▶ [YOUR ASSIGNMENT] Transcribe all the data below exactly, leaving its pictures out.

▶ [EXERCISE INPUTS]

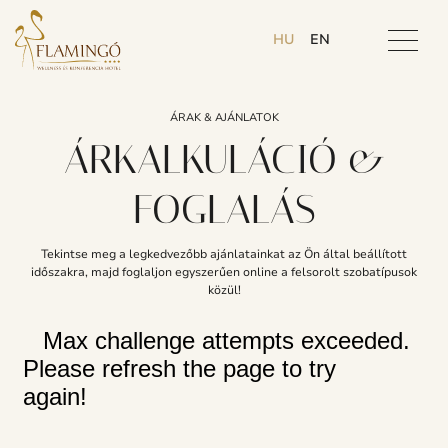
HU
EN
ÁRAK & AJÁNLATOK
ÁRKALKULÁCIÓ &
FOGLALÁS
Tekintse meg a legkedvezőbb ajánlatainkat az Ön által beállított
időszakra, majd foglaljon egyszerűen online a felsorolt szobatípusok
közül!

▶ [RESPONSE TO THIS EXERCISE]
HU
EN
ÁRAK & AJÁNLATOK
ÁRKALKULÁCIÓ &
FOGLALÁS
Tekintse meg a legkedvezőbb ajánlatainkat az Ön által beállított
időszakra, majd foglaljon egyszerűen online a felsorolt szobatípusok
közül!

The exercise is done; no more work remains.